§ **Your task**: Could you retype every line below exactly, omitting the images?

---------- Material for this exercise ----------

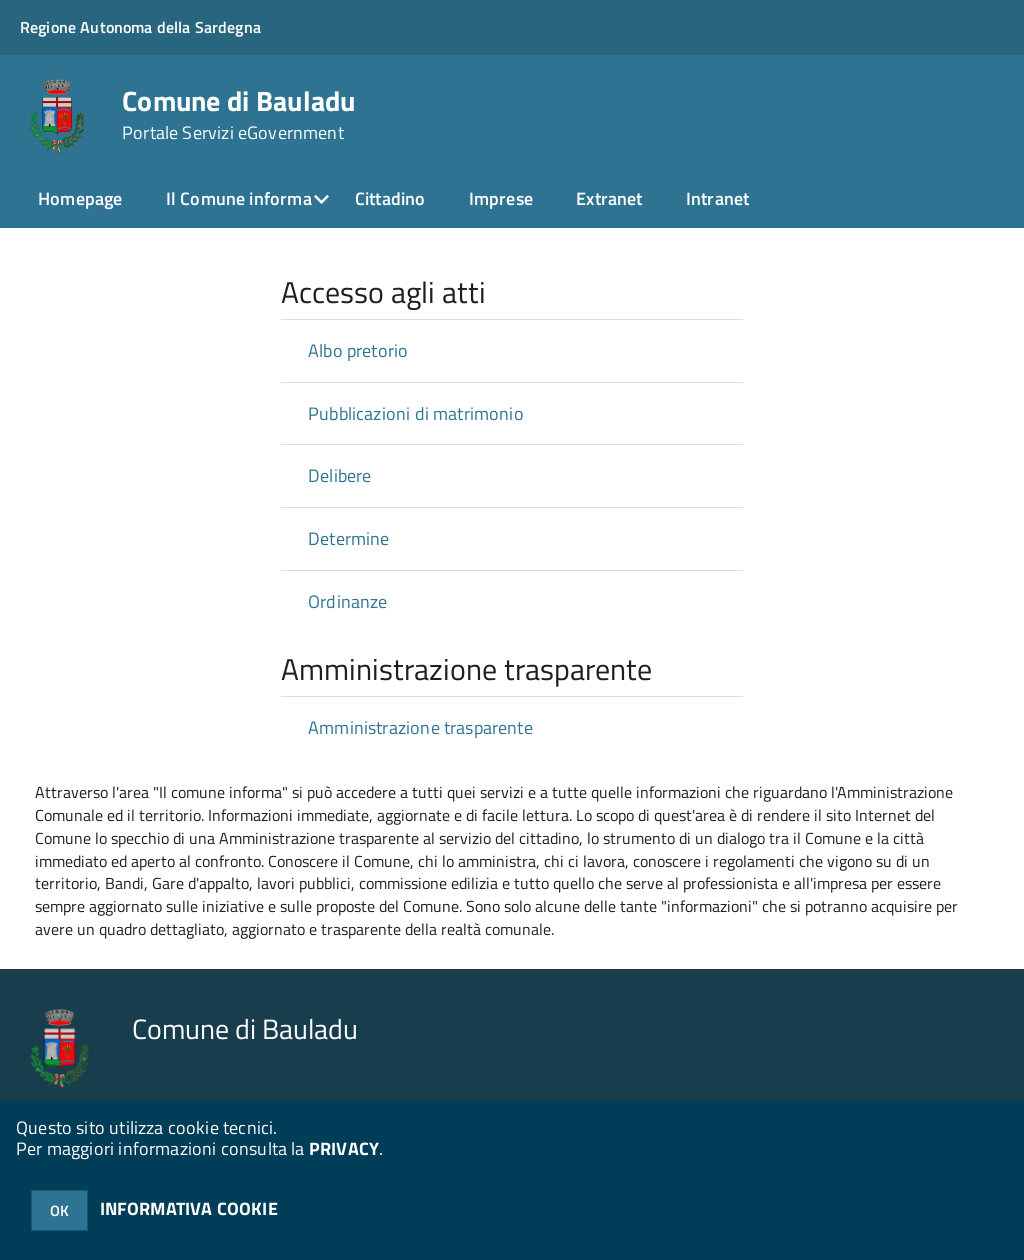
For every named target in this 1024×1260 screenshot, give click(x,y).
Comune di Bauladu (239, 115)
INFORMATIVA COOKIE (189, 1208)
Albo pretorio (358, 350)
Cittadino (390, 198)
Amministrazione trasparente (420, 727)
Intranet (717, 198)
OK (59, 1210)
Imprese (501, 198)
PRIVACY (344, 1148)
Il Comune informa (239, 198)
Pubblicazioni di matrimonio (416, 413)
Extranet (609, 198)
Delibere (339, 475)
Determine (349, 538)
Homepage (80, 198)
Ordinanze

----------

§ **Solution to this problem**:
For every named target in this 1024×1260 screenshot, give click(x,y).
Comune di Bauladu (239, 115)
INFORMATIVA COOKIE (189, 1208)
Albo pretorio (358, 350)
Cittadino (390, 198)
Amministrazione trasparente (420, 727)
Intranet (717, 198)
OK (59, 1210)
Imprese (501, 198)
PRIVACY (344, 1148)
Il Comune informa (239, 198)
Pubblicazioni di matrimonio (416, 413)
Extranet (609, 198)
Delibere (339, 475)
Determine (349, 538)
Homepage (80, 198)
Ordinanze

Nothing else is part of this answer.